By Temba Ol’ltichil’lo in London
The Olympics are about prestige, sport and cash.
The British are spending nearly £10 billion (Ksh trillion) on the London Olympics, but they don’t really own the games.
The Games are owned by the International Olympic Committee (IOC), that large family headed by Jacques Rogge. His immediate family comprises hundreds of officials of National Olympic Committees, such as that headed by the legendary Kipchoge Keino back home.
The IOC also has an extended family, which consists of the federations representing the 26 sports represented at the (London) Games.
A city like London, or Beijing before it, has minimal influence on how the Games are run. It is a little like the city has leased the Games for the duration they are held, and accepts to hold them subject to “terms and conditions of service”. The IOC has a lengthy set of “terms and conditions” that govern the Games.
Most host cities and many athletes mutter under their breath about how absurd some of the rules are, but they also know that the IOC won’t budge just to accommodate them.
Some of the rules forbid companies other than accredited sponsors advertising at venues. Rules also ban athletes from paying tribute to their individual sponsors through online channels, such as twitter, during the duration of the games.
London Mayor Boris Johnson has made angry noises against rules banning non sponsors from advertising in the expansive east London, home of the 2012 Games. Neither he nor his city can actually do anything about it.

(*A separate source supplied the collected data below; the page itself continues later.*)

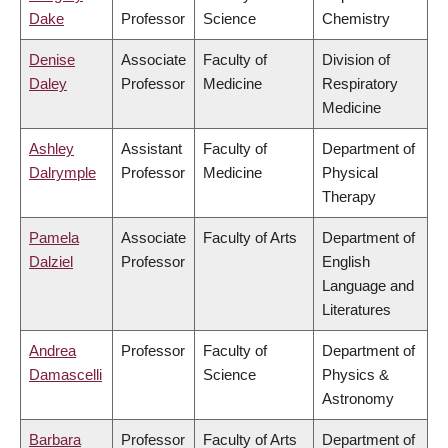
Dake
Professor
Science
Chemistry
Denise
Associate
Faculty of
Division of
Daley
Professor
Medicine
Respiratory
Medicine
Ashley
Assistant
Faculty of
Department of
Dalrymple
Professor
Medicine
Physical
Therapy
Pamela
Associate
Faculty of Arts
Department of
Dalziel
Professor
English
Language and
Literatures
Andrea
Professor
Faculty of
Department of
Damascelli
Science
Physics &
Astronomy
Barbara
Professor
Faculty of Arts
Department of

If you look keenly, you will notice that during a medals award ceremony, an IOC official will usually call out the winners while the medals will be presented by federations that run the individual sport, reflecting the fact that the IOC and national federations work in harmony and respect each other’s roles.

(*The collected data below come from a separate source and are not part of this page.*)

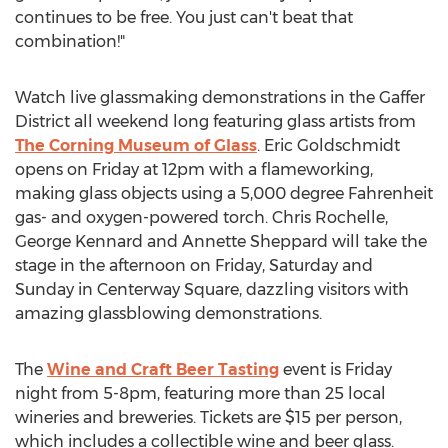
continues to be free. You just can't beat that
combination!"
Watch live glassmaking demonstrations in the Gaffer
District all weekend long featuring glass artists from
The Corning Museum of Glass
. Eric Goldschmidt
opens on Friday at 12pm with a flameworking,
making glass objects using a 5,000 degree Fahrenheit
gas- and oxygen-powered torch. Chris Rochelle,
George Kennard and Annette Sheppard will take the
stage in the afternoon on Friday, Saturday and
Sunday in Centerway Square, dazzling visitors with
amazing glassblowing demonstrations.
The
Wine and Craft Beer Tasting
event is Friday
night from 5-8pm, featuring more than 25 local
wineries and breweries. Tickets are $15 per person,
which includes a collectible wine and beer glass.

Very much like a father in a family respecting the place of his teenage son or daughter: no encroachment on the space is permitted.
It is this complex arrangement within the Olympic family that is responsible for the empty seats at supposedly sold-out London events. Thousands of tickets have been handed to national Olympic committees, national sports federations, sportspeople and media from the 205 countries participating.